■ SUPPLIED MATERIAL
== Segment start ==

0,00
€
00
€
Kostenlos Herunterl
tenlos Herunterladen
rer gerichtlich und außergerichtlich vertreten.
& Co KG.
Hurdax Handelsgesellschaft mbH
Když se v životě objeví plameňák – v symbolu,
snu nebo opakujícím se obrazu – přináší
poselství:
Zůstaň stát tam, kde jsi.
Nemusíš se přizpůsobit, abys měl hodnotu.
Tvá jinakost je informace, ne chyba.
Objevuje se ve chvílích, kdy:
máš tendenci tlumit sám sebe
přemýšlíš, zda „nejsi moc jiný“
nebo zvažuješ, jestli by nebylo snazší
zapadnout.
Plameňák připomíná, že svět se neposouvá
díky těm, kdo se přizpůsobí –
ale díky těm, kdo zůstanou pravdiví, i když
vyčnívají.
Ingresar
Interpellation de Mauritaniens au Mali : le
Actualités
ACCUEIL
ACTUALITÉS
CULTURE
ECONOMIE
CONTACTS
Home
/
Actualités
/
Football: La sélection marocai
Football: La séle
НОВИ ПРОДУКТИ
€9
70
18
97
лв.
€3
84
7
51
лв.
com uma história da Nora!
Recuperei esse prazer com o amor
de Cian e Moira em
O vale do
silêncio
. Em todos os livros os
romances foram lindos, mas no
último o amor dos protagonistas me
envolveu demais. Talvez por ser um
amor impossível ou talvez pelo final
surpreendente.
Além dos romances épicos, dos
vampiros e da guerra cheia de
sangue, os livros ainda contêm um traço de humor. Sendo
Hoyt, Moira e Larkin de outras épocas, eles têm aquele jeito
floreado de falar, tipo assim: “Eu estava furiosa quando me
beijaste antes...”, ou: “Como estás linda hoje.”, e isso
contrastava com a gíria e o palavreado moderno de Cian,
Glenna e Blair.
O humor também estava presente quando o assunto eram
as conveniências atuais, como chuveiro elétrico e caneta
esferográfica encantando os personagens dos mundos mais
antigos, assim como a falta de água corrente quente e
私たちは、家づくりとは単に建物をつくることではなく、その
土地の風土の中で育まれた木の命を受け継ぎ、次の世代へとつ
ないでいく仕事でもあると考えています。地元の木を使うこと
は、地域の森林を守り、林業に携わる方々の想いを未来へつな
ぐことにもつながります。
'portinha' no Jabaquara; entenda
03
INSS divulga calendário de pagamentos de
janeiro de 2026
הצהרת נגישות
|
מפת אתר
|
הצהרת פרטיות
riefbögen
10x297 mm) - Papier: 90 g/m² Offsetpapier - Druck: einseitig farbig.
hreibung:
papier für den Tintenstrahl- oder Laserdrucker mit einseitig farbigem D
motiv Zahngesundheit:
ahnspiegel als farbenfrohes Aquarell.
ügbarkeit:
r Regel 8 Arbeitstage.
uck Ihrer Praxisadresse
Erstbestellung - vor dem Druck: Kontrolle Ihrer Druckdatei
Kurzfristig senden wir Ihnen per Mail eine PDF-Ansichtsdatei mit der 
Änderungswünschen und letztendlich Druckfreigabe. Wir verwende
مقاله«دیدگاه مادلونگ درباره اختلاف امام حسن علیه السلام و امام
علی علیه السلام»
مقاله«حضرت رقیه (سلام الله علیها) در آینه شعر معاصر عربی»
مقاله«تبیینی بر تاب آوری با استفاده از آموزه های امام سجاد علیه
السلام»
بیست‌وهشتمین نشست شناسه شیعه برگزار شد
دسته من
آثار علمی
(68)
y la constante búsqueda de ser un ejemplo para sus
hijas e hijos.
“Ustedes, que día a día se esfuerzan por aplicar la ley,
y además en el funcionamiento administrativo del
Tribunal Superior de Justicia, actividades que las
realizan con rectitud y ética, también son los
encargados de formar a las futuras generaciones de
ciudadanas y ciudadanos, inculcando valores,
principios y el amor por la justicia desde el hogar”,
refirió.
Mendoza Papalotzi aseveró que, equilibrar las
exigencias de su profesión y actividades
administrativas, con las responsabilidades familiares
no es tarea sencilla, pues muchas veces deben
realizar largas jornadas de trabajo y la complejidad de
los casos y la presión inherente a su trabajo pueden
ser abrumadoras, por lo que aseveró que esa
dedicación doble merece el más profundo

== Segment end ==
== Segment start ==

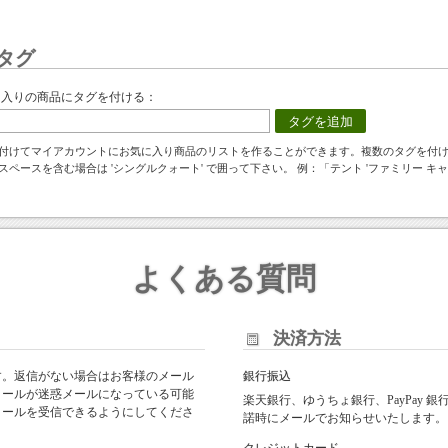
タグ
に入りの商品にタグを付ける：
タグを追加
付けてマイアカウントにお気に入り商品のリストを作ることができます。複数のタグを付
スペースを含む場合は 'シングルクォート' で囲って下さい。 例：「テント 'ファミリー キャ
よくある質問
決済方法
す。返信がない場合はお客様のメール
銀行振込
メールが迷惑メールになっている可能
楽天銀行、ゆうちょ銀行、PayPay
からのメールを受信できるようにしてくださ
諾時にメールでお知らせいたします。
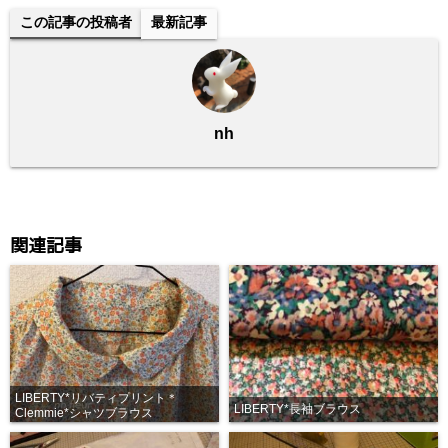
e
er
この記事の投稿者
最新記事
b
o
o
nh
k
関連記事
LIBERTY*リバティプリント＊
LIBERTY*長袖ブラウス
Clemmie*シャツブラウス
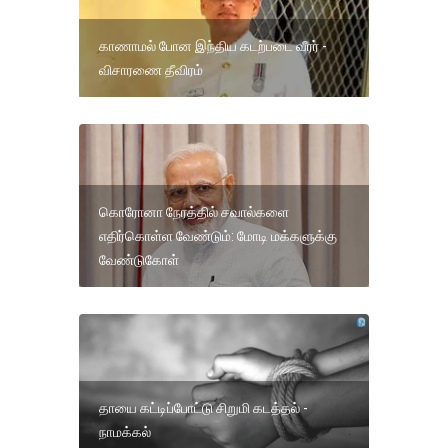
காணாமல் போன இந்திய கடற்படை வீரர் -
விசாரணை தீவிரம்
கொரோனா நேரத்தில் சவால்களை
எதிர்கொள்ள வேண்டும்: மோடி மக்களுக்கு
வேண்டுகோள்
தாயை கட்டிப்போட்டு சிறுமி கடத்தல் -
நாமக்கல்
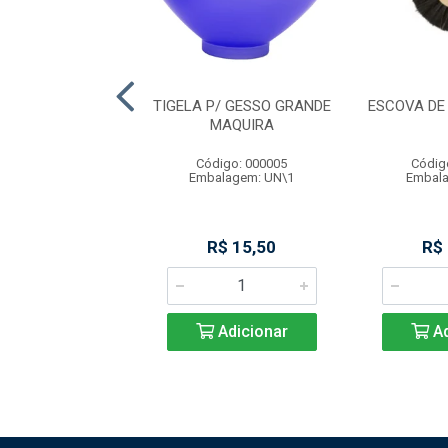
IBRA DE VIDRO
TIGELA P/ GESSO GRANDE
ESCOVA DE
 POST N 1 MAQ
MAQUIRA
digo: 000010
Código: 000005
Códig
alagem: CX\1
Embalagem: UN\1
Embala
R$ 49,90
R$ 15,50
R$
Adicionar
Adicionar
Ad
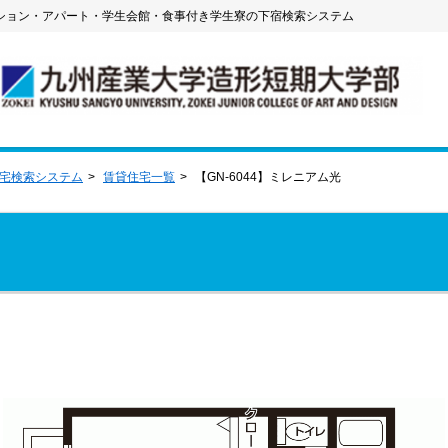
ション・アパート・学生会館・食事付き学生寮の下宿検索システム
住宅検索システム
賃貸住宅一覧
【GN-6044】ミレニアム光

== Segment end ==
== Segment start ==

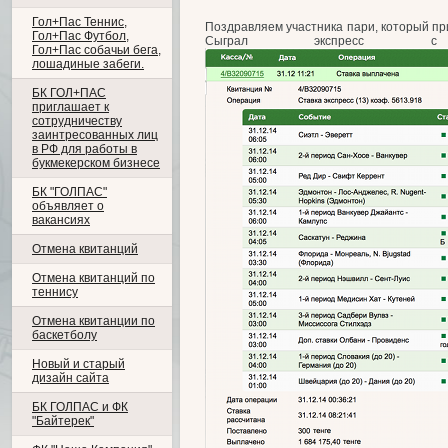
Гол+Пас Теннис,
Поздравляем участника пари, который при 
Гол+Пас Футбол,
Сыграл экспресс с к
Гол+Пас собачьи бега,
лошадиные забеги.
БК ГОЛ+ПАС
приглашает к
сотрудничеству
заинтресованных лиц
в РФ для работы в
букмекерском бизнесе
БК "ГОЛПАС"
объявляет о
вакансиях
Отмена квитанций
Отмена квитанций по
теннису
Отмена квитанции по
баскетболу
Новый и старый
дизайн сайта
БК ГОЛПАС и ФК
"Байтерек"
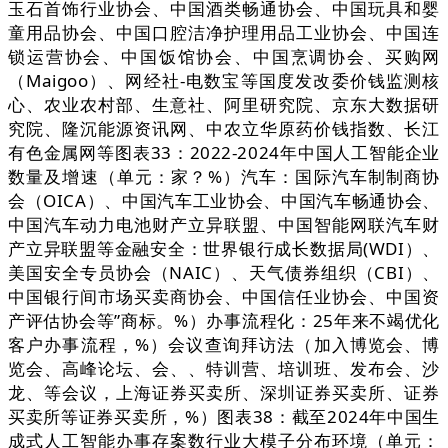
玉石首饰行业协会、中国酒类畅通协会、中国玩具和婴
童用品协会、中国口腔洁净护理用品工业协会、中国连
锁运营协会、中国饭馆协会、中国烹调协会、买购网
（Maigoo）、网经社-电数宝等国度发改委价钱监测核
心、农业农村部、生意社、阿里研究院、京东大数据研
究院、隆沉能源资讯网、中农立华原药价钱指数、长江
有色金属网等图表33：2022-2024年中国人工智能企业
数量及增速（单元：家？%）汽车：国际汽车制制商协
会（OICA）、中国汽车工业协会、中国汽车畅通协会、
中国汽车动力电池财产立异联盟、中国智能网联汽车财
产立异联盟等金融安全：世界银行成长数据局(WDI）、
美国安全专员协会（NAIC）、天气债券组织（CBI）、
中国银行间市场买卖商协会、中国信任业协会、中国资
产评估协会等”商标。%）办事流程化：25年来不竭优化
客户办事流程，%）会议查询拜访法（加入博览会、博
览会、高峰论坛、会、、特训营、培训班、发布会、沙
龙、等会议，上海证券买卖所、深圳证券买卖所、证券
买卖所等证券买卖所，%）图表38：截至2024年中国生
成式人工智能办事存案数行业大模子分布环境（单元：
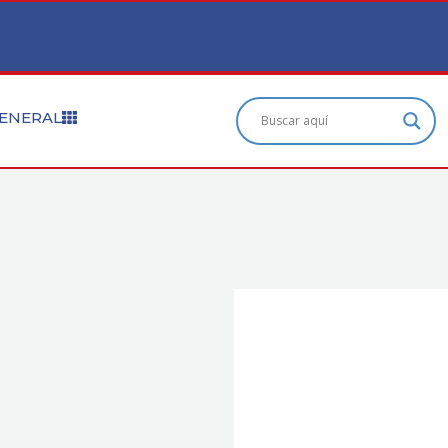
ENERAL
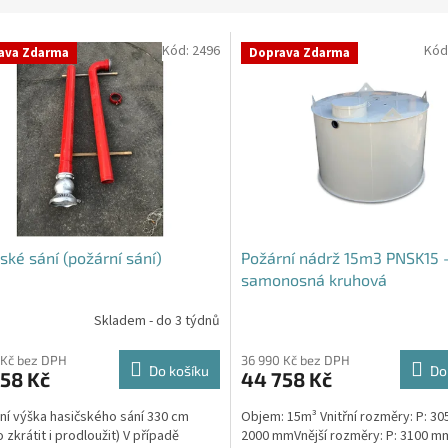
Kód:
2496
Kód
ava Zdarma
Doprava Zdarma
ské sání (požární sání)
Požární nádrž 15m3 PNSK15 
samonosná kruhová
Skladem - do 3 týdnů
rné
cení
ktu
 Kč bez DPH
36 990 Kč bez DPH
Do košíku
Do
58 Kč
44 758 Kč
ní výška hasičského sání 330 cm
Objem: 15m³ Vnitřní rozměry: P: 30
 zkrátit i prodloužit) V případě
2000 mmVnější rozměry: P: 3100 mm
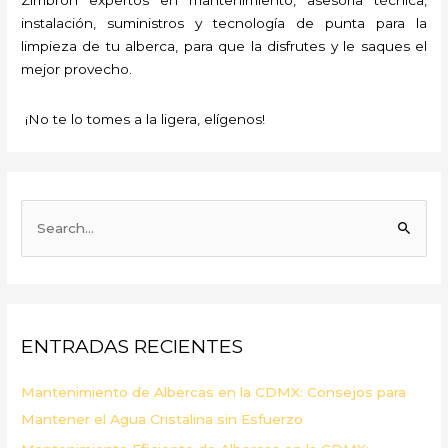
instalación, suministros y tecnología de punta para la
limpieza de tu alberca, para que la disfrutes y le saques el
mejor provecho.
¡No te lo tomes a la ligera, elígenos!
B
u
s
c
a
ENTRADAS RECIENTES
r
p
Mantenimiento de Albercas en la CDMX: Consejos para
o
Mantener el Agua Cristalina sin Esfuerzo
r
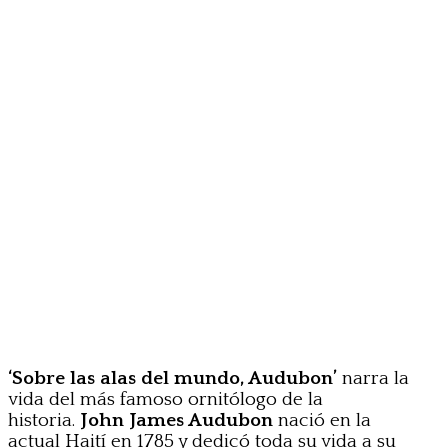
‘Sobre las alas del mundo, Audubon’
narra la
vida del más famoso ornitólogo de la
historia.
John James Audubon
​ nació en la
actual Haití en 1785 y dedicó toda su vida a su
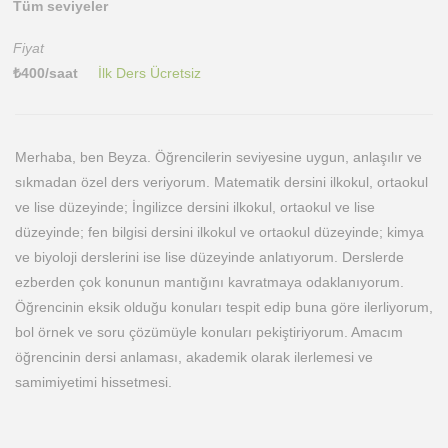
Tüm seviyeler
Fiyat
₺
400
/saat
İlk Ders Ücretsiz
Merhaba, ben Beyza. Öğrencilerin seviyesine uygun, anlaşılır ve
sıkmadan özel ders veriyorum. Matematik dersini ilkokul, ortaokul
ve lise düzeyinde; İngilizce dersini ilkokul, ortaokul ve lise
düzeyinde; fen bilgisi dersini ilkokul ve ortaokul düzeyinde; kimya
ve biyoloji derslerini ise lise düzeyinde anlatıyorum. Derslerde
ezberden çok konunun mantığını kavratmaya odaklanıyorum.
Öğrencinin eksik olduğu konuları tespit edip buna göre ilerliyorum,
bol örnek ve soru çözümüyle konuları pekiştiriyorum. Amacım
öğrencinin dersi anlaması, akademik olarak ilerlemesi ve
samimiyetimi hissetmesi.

== Segment end ==

■ WORK INSTRUCTION
From the records above, copy each line that contains the word "quando".

■ EXERCISE OUTPUT
floreado de falar, tipo assim: “Eu estava furiosa quando me
O humor também estava presente quando o assunto eram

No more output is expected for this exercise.